Os totalitarismos ideológicos que afirmam a existência de racismo, e aqueles que rejeitam essa mesma existência, como se as sociedades fossem assim: a preto e branco. Ou como se precisássemos de mais uma clivagem social, que coloca de um lado da barricada (a terminologia bélica é propositada) os racistas e os não racistas.

Uma clivagem perigosa, porque ao invés de aproximar e igualizar - o que deveria ser o seu propósito nobre e inatacável - cria, ou acentua, desconfianças e antinomias. E cria guetos. Guetos de revolta e guetos de medo, em que todos se sentem mal e desenquadrados, e em que se fecham cada vez mais. E todos sabemos que o fechamento e o desconhecimento do outro são os grandes motores do preconceito e do ódio.

Porque o absurdo de tudo isto é que as próprias iniciativas, pretensamente anti-racistas, tendem a resvalar para um dos traços que mais se associa ao racismo: o paternalismo, que menoriza aqueles que pretende defender e que ao fazê-lo incorre numa outra forma de iniquidade.

Atente-se em dois exemplos recentes: o primeiro, uma manchete de jornal que dá conta da existência de uma aluna cigana com boas classificações escolares e que quer ser juíza. Pois...

Haverá forma mais clara de paternalismo e de menorização de uma etnia? Estando proibidas (e muito bem) as alusões à pertença étnica, por exemplo, em notícias acerca de crimes, qual a razão para, em referência ao sucesso escolar e aspirações desta jovem, ser destacado o facto de ser cigana? Claro que uma resposta possível estará no exemplo, sabendo-se (estimando-se) que existe forte incidência de abandono escolar, entre os jovens de etnia cigana, particularmente, entre as raparigas.

Mas, como se sabe, as razões para esta situação de abandono escolar têm natureza complexa, e as respostas passam por medidas de políticas públicas que sejam verdadeiramente promotoras e inclusivas e que, para começar, estejam atentas (e actuem), por exemplo, às situações de casamentos de menores.

Só há duas vias: a desta actuação promotora e inclusiva, que deveria ser a preconizada por um Estado que se diz social, ou a do total relativismo cultural.

Em qualquer dos casos, a situação noticiada é inútil e segrega. No primeiro, porque o sucesso desta jovem resulta, seguramente, dos seus esforço e vontade individuais. No segundo, porque se todos devem viver segundo os seus padrões ancestrais de cultura, há o risco de esta jovem ser duplamente segregada (pela maioria, com os seus preconceitos, e pela minoria étnica de pertença, de cujos padrões se poderá, eventualmente, ter desviado).

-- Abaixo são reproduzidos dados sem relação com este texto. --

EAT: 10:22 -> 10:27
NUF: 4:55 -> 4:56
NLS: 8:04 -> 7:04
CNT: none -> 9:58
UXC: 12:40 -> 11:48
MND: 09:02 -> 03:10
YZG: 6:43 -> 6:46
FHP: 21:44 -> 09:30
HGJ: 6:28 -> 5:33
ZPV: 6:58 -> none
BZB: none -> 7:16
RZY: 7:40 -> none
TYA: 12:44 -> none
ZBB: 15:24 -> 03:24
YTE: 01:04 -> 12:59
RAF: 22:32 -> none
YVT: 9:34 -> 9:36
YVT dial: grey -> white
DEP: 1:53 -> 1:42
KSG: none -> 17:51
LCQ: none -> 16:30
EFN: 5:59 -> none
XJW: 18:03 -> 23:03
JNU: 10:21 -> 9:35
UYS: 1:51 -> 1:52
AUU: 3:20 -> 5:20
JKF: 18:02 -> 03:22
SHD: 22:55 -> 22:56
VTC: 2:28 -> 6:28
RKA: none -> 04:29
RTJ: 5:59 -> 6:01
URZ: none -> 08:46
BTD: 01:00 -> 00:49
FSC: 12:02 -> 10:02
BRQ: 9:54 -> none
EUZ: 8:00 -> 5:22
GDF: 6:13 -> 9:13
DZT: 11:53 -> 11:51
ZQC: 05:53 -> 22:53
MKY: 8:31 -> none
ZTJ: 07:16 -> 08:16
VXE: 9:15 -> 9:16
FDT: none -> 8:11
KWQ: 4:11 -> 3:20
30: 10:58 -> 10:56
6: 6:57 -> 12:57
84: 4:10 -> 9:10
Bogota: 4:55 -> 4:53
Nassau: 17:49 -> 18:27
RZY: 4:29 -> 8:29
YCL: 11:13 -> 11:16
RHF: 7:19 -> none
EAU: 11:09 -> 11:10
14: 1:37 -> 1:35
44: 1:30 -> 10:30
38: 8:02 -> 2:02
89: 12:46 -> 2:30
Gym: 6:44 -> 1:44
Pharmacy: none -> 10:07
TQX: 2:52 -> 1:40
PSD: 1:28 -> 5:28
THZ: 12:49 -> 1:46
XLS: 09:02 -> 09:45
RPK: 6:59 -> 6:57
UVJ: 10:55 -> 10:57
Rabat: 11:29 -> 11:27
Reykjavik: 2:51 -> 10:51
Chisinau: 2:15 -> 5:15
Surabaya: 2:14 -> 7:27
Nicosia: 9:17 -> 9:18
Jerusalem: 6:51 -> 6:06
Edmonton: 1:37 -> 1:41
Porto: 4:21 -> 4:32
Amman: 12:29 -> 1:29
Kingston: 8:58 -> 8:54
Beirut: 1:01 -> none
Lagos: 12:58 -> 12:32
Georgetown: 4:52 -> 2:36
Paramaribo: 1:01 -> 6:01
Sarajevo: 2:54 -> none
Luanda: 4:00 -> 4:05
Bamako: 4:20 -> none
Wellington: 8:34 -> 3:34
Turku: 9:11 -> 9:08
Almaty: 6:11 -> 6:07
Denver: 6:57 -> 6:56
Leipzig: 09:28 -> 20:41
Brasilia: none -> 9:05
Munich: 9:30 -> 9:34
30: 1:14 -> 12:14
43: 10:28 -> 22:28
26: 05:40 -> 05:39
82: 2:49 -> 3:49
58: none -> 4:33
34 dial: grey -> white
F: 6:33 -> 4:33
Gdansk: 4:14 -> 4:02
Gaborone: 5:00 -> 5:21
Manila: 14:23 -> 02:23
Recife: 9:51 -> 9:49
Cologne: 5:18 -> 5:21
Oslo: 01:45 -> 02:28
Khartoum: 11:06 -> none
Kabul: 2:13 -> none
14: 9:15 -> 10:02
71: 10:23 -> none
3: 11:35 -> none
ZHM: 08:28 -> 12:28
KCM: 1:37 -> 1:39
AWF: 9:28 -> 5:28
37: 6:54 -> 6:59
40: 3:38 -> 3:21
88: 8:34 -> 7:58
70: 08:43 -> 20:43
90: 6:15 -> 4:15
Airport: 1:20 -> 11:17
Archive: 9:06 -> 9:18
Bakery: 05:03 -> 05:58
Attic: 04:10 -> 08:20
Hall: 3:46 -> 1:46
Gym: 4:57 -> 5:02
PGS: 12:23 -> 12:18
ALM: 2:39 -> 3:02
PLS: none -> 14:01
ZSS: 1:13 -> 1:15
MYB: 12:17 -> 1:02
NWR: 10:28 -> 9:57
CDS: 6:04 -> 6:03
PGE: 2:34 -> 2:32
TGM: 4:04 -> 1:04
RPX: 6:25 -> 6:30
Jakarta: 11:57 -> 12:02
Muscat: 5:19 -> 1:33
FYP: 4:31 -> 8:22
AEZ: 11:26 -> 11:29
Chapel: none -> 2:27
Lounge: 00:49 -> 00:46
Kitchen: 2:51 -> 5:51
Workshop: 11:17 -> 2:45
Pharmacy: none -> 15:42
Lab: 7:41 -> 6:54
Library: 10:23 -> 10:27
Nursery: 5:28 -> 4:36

O segundo exemplo, é o de uma conhecida marca de cosméticos francesa, que anunciou suprimir, dos seus produtos e publicidade, as expressões branqueador, pele clara ou iluminador. Será que também deixará de haver autobronzeadores?

E pergunto-me como se escolherão os produtos adequados a cada um e a cada pele, que constitui, afinal, esse lugar primeiro onde todos nos devemos sentir confortáveis? Ou passaremos todos a tingir-nos de igual, nessa fúria de homogeneização e padronização que parece querer dominar-nos? E pergunto-me qual a vantagem desta medida, se não a de aumentar os lucros, cavalgando as tendências dos tempos? Afinal é isto a sociedade de consumo capitalista, não é?

E pergunto-me, finalmente, por onde andará a lucidez?